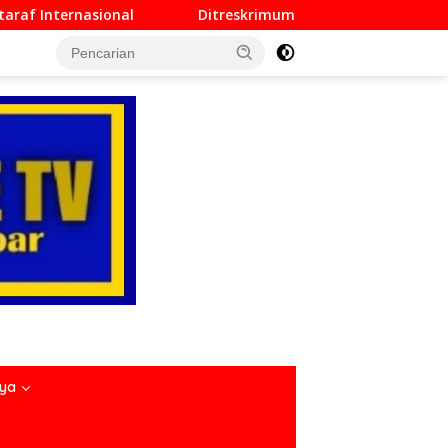
Ditreskrimum Polda Sumbar Lampaui Target, Operasi Peka
nya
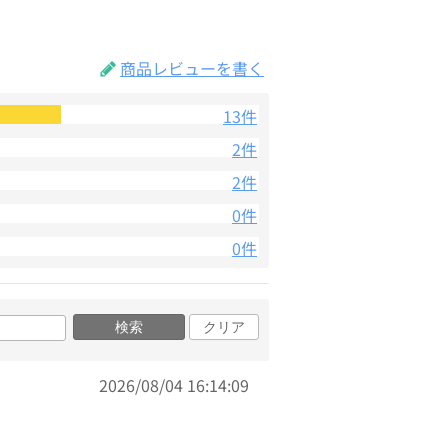
商品レビューを書く
13件
2件
2件
0件
0件
検索
クリア
2026/08/04 16:14:09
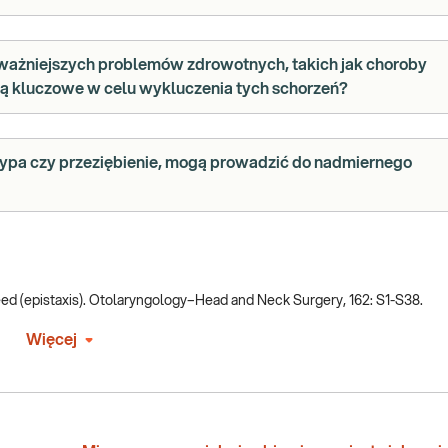
oważniejszych problemów zdrowotnych, takich jak choroby
są kluczowe w celu wykluczenia tych schorzeń?
 grypa czy przeziębienie, mogą prowadzić do nadmiernego
ebleed (epistaxis). Otolaryngology–Head and Neck Surgery, 162: S1-S38.
Więcej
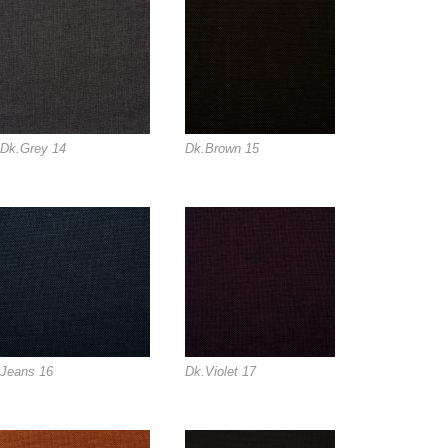
Dk.Grey 14
Dk.Brown 15
Jeans 16
Dk.Violet 17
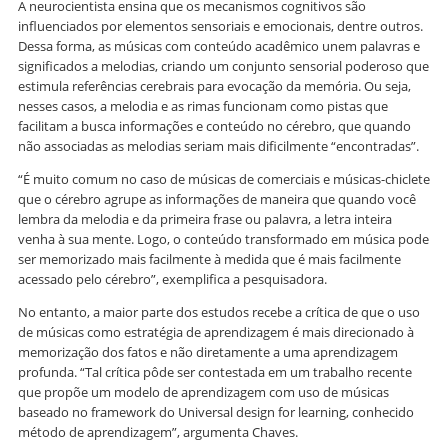
A neurocientista ensina que os mecanismos cognitivos são
influenciados por elementos sensoriais e emocionais, dentre outros.
Dessa forma, as músicas com conteúdo acadêmico unem palavras e
significados a melodias, criando um conjunto sensorial poderoso que
estimula referências cerebrais para evocação da memória. Ou seja,
nesses casos, a melodia e as rimas funcionam como pistas que
facilitam a busca informações e conteúdo no cérebro, que quando
não associadas as melodias seriam mais dificilmente “encontradas”.
“É muito comum no caso de músicas de comerciais e músicas-chiclete
que o cérebro agrupe as informações de maneira que quando você
lembra da melodia e da primeira frase ou palavra, a letra inteira
venha à sua mente. Logo, o conteúdo transformado em música pode
ser memorizado mais facilmente à medida que é mais facilmente
acessado pelo cérebro”, exemplifica a pesquisadora.
No entanto, a maior parte dos estudos recebe a crítica de que o uso
de músicas como estratégia de aprendizagem é mais direcionado à
memorização dos fatos e não diretamente a uma aprendizagem
profunda. “Tal crítica pôde ser contestada em um trabalho recente
que propõe um modelo de aprendizagem com uso de músicas
baseado no framework do Universal design for learning, conhecido
método de aprendizagem”, argumenta Chaves.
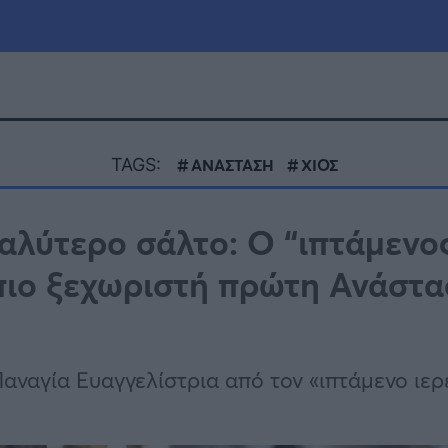
μία
Πολιτική
Τράπεζες
TAGS:
ΑΝΑΣΤΑΣΗ
ΧΙΟΣ
Επιδοτήσεις
le
Αθλητικά
γαλύτερο σάλτο: Ο “ιπτάμενο
ΕΣΠΑ
 πιο ξεχωριστή πρώτη Ανάστ
α
Καιρός
αναγία Ευαγγελίστρια από τον «ιπτάμενο ιερ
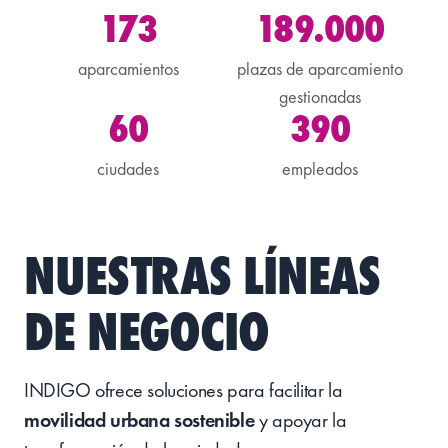
173
189.000
aparcamientos
plazas de aparcamiento
gestionadas
60
390
ciudades
empleados
NUESTRAS LÍNEAS
DE NEGOCIO
INDIGO ofrece soluciones para facilitar la
movilidad urbana sostenible
y apoyar la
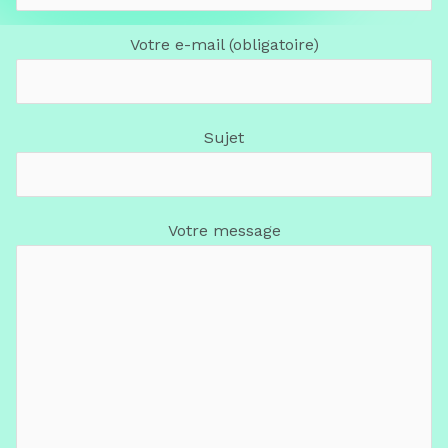
Votre e-mail (obligatoire)
Sujet
Votre message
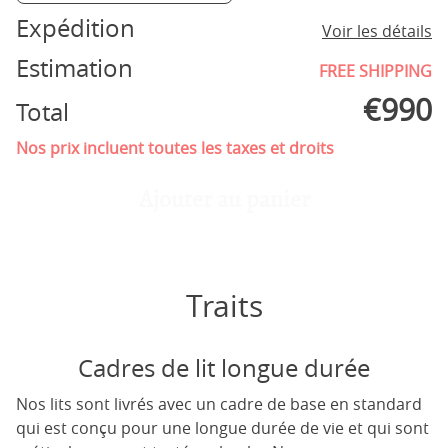
Expédition
Voir les détails
Estimation
FREE SHIPPING
€
990
Total
Nos prix incluent toutes les taxes et droits
Ajouter au panier
Traits
Cadres de lit longue durée
Nos lits sont livrés avec un cadre de base en standard
qui est conçu pour une longue durée de vie et qui sont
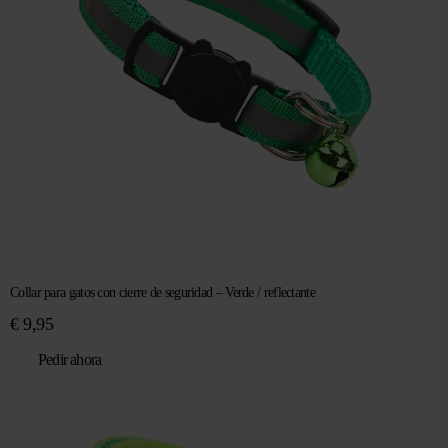
Collar para gatos con cierre de seguridad – Verde / reflectante
€
9,95
Pedir ahora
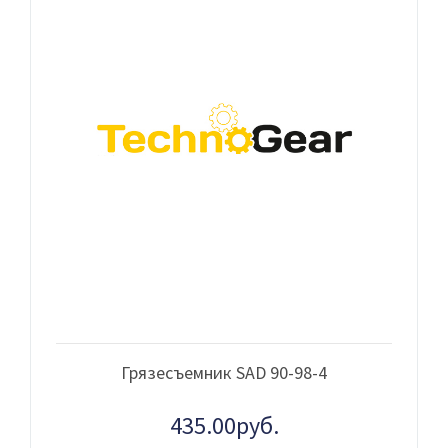
Грязесъемник SAD 90-98-4
435.00руб.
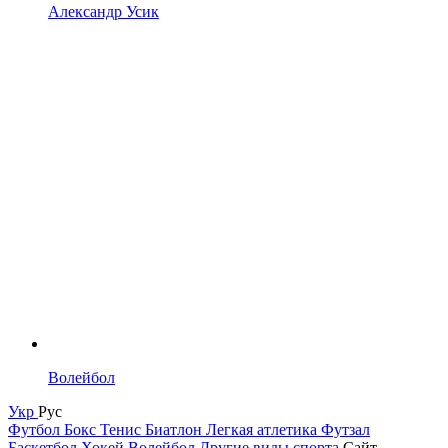
Александр Усик
Волейбол
Укр
Рус
Футбол
Бокс
Тенис
Биатлон
Легкая атлетика
Футзал
Баскетбол
Хокей
Волейбол
Другие виды спорта
Сайт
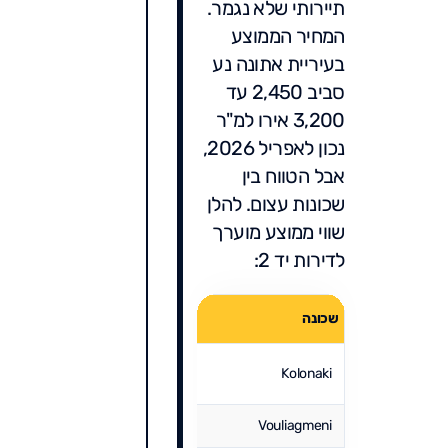
תיירותי שלא נגמר.
המחיר הממוצע
בעיריית אתונה נע
סביב 2,450 עד
3,200 אירו למ"ר
נכון לאפריל 2026,
אבל הטווח בין
שכונות עצום. להלן
שווי ממוצע מוערך
לדירות יד 2:
מחיר מ
שכונה
אופי
(אפריל 2026)
Kolonaki
יוקרה, מרכז
6,200 איר
Vouliagmeni
פרבר ים, יוקרה
5,000 עד 7,300 אי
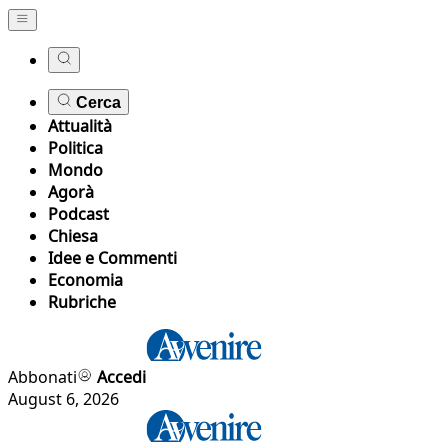
Cerca
Attualità
Politica
Mondo
Agorà
Podcast
Chiesa
Idee e Commenti
Economia
Rubriche
Abbonati
Accedi
August 6, 2026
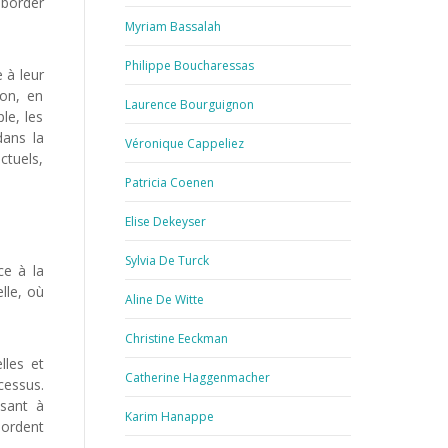
aborder
Myriam Bassalah
Philippe Boucharessas
 à leur
ion, en
Laurence Bourguignon
le, les
dans la
Véronique Cappeliez
ctuels,
Patricia Coenen
Elise Dekeyser
Sylvia De Turck
ce à la
lle, où
Aline De Witte
Christine Eeckman
lles et
Catherine Haggenmacher
cessus.
isant à
Karim Hanappe
bordent
hérapie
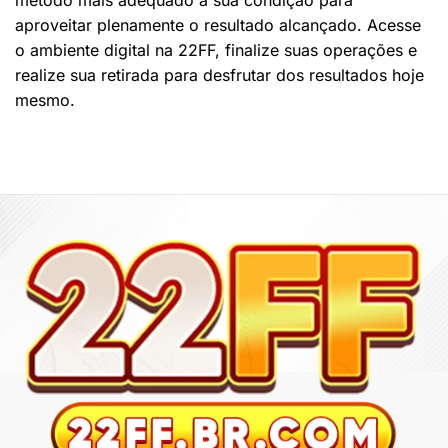
método mais adequado à sua condição para
aproveitar plenamente o resultado alcançado. Acesse
o ambiente digital na 22FF, finalize suas operações e
realize sua retirada para desfrutar dos resultados hoje
mesmo.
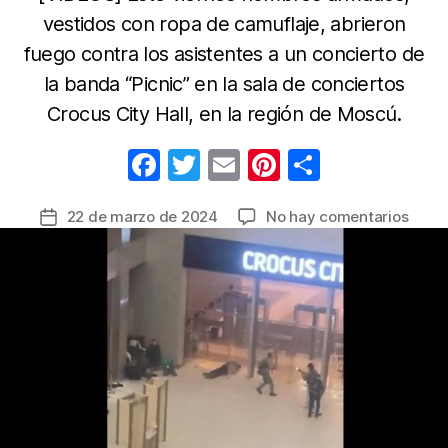
vestidos con ropa de camuflaje, abrieron
fuego contra los asistentes a un concierto de
la banda “Picnic” en la sala de conciertos
Crocus City Hall, en la región de Moscú.
F
T
E
Pi
C
a
w
m
nt
o
en
22 de marzo de 2024
No hay comentarios
Fecha
c
itt
ail
er
m
Al
de
e
er
e
p
meno
la
40
b
st
ar
entrada
muer
o
tir
y
o
más
de
k
100
herid
por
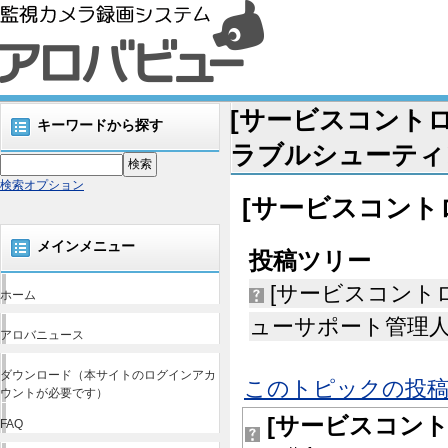
[サービスコントロ
キーワードから探す
ラブルシューティング
検索オプション
[サービスコント
メインメニュー
投稿ツリー
[サービスコント
ホーム
ューサポート管理人, 20
アロバニュース
ダウンロード（本サイトのログインアカ
このトピックの投稿
ウントが必要です）
[サービスコン
FAQ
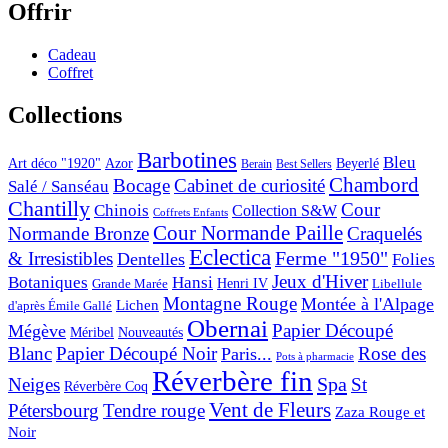
Offrir
Cadeau
Coffret
Collections
Barbotines
Bleu
Art déco "1920"
Azor
Beyerlé
Berain
Best Sellers
Chambord
Bocage
Cabinet de curiosité
Salé / Sanséau
Chantilly
Cour
Chinois
Collection S&W
Coffrets Enfants
Cour Normande Paille
Normande Bronze
Craquelés
Eclectica
& Irresistibles
Ferme "1950"
Dentelles
Folies
Jeux d'Hiver
Botaniques
Hansi
Grande Marée
Henri IV
Libellule
Montagne Rouge
Montée à l'Alpage
Lichen
d'après Émile Gallé
Obernai
Papier Découpé
Mégève
Nouveautés
Méribel
Blanc
Papier Découpé Noir
Rose des
Paris...
Pots à pharmacie
Réverbère fin
Spa
Neiges
St
Réverbère Coq
Vent de Fleurs
Pétersbourg
Tendre rouge
Zaza Rouge et
Noir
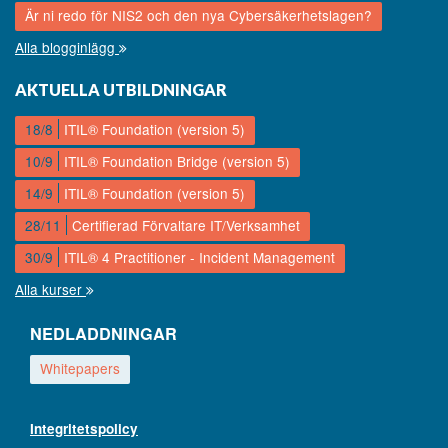
Är ni redo för NIS2 och den nya Cybersäkerhetslagen?
Alla blogginlägg
AKTUELLA UTBILDNINGAR
18/8
ITIL® Foundation (version 5)
10/9
ITIL® Foundation Bridge (version 5)
14/9
ITIL® Foundation (version 5)
28/11
Certifierad Förvaltare IT/Verksamhet
30/9
ITIL® 4 Practitioner - Incident Management
Alla kurser
NEDLADDNINGAR
Whitepapers
Integritetspolicy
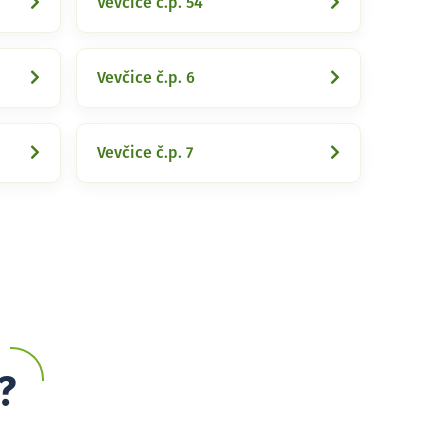
Vevčice č.p. 54
Vevčice č.p. 6
Vevčice č.p. 7
?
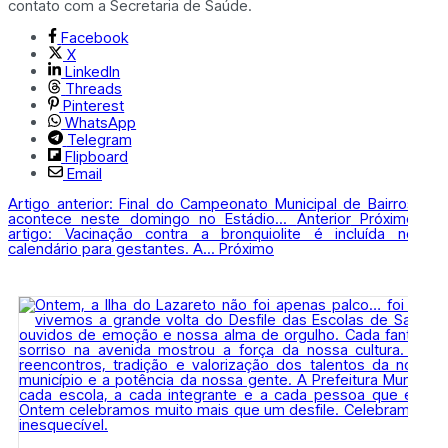
contato com a Secretaria de Saúde.
Facebook
X
LinkedIn
Threads
Pinterest
WhatsApp
Telegram
Flipboard
Email
Artigo anterior: Final do Campeonato Municipal de Bairros
acontece neste domingo no Estádio...
Anterior
Próximo
artigo: Vacinação contra a bronquiolite é incluída no
calendário para gestantes. A...
Próximo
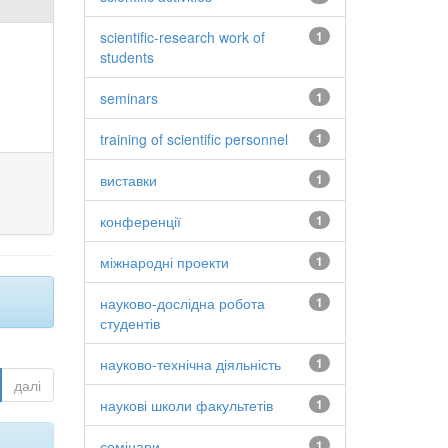
scientific-research work of
1
students
seminars
1
training of scientific personnel
1
виставки
1
конференції
1
міжнародні проекти
1
науково-дослідна робота
1
студентів
науково-технічна діяльність
1
далі
наукові школи факультетів
1
семінари
1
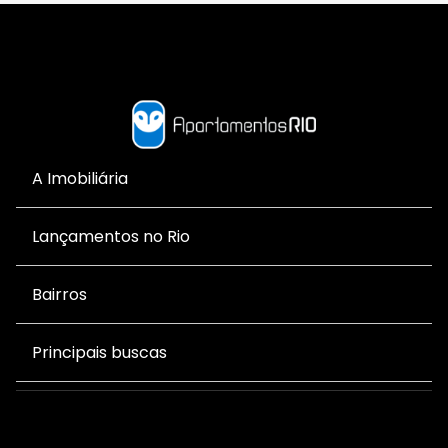
A Imobiliária
Lançamentos no Rio
Bairros
Principais buscas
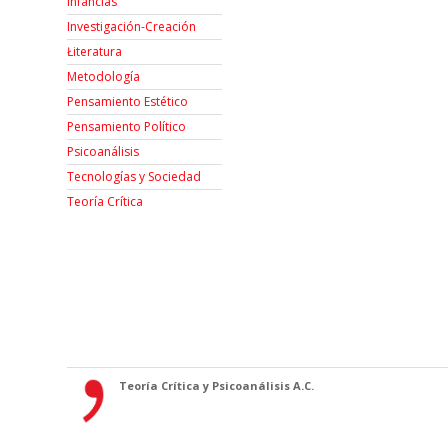
Infancias
Investigación-Creación
Łiteratura
Metodología
Pensamiento Estético
Pensamiento Político
Psicoanálisis
Tecnologías y Sociedad
Teoría Crítica
Teoría Crítica y Psicoanálisis A.C.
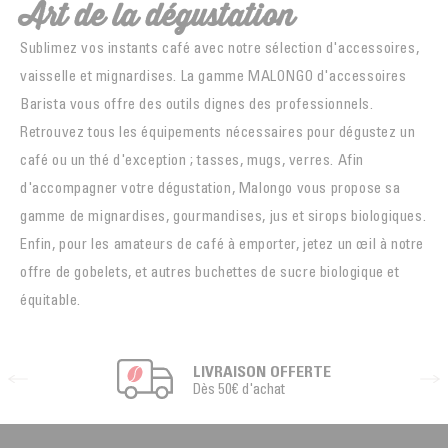
Art de la dégustation
Sublimez vos instants café avec notre sélection d'accessoires,
vaisselle et mignardises. La gamme MALONGO d'accessoires
Barista vous offre des outils dignes des professionnels.
Retrouvez tous les équipements nécessaires pour dégustez un
café ou un thé d'exception ; tasses, mugs, verres. Afin
d'accompagner votre dégustation, Malongo vous propose sa
gamme de mignardises, gourmandises, jus et sirops biologiques.
Enfin, pour les amateurs de café à emporter, jetez un œil à notre
offre de gobelets, et autres buchettes de sucre biologique et
équitable.
LIVRAISON OFFERTE
Dès 50€ d'achat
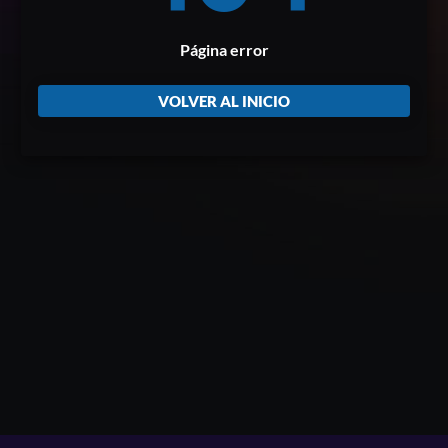
Página error
VOLVER AL INICIO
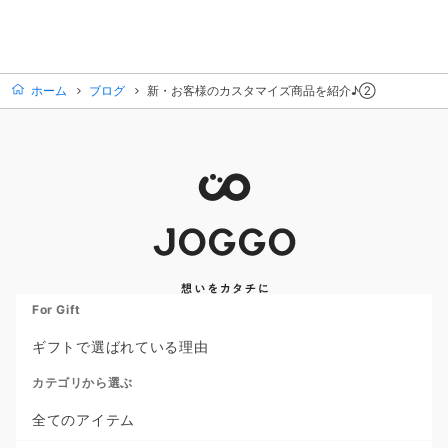
ホーム
ブログ
新・お客様のカスタマイズ商品を紹介♪②
For Gift
ギフトで選ばれている理由
カテゴリから選ぶ
全てのアイテム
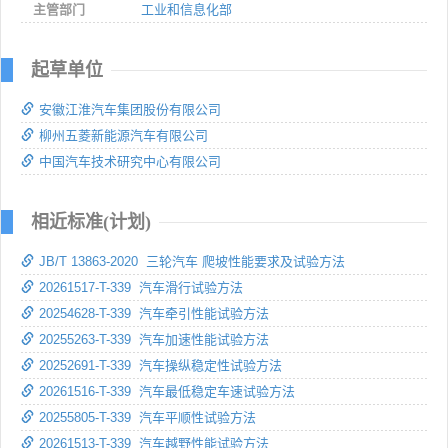
主管部门
工业和信息化部
起草单位
安徽江淮汽车集团股份有限公司
柳州五菱新能源汽车有限公司
中国汽车技术研究中心有限公司
相近标准(计划)
JB/T 13863-2020 三轮汽车 爬坡性能要求及试验方法
20261517-T-339 汽车滑行试验方法
20254628-T-339 汽车牵引性能试验方法
20255263-T-339 汽车加速性能试验方法
20252691-T-339 汽车操纵稳定性试验方法
20261516-T-339 汽车最低稳定车速试验方法
20255805-T-339 汽车平顺性试验方法
20261513-T-339 汽车越野性能试验方法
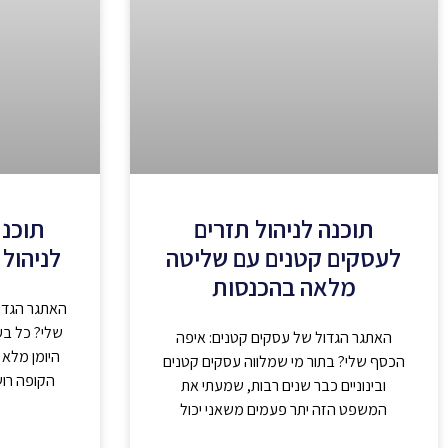
תוכנה לניהול תזרים
תוכנת
לעסקים קטנים עם שליטה
לניהול 
מלאה בהכנסות
האתגר הגדו
שלי? כל בע
האתגר הגדול של עסקים קטנים: איפה
היומן מלא 
הכסף שלי? בתור מי שמלווה עסקים קטנים
הקופה רו
ובינוניים כבר שנים רבות, שמעתי את
המשפט הזה יתר פעמים משאני יכול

Problem -> Transcribe exactly, please, the lines between the start of the records above and the line holding "ser memorizado mais", counting both of those lines and omitting pictures.

Exercise solution ->
Ditreskrimum Polda Sumbar Lampaui Target, Operasi Peka
nya
商品レビューを書く
13件
2件
2件
0件
0件
検索
クリア
2026/08/04 16:14:09
oważniejszych problemów zdrowotnych, takich jak choroby
są kluczowe w celu wykluczenia tych schorzeń?
 grypa czy przeziębienie, mogą prowadzić do nadmiernego
ebleed (epistaxis). Otolaryngology–Head and Neck Surgery, 162: S1-S38.
Więcej
Dk.Grey 14
Dk.Brown 15
Jeans 16
Dk.Violet 17
A neurocientista ensina que os mecanismos cognitivos são
influenciados por elementos sensoriais e emocionais, dentre outros.
Dessa forma, as músicas com conteúdo acadêmico unem palavras e
significados a melodias, criando um conjunto sensorial poderoso que
estimula referências cerebrais para evocação da memória. Ou seja,
nesses casos, a melodia e as rimas funcionam como pistas que
facilitam a busca informações e conteúdo no cérebro, que quando
não associadas as melodias seriam mais dificilmente “encontradas”.
“É muito comum no caso de músicas de comerciais e músicas-chiclete
que o cérebro agrupe as informações de maneira que quando você
lembra da melodia e da primeira frase ou palavra, a letra inteira
venha à sua mente. Logo, o conteúdo transformado em música pode
ser memorizado mais facilmente à medida que é mais facilmente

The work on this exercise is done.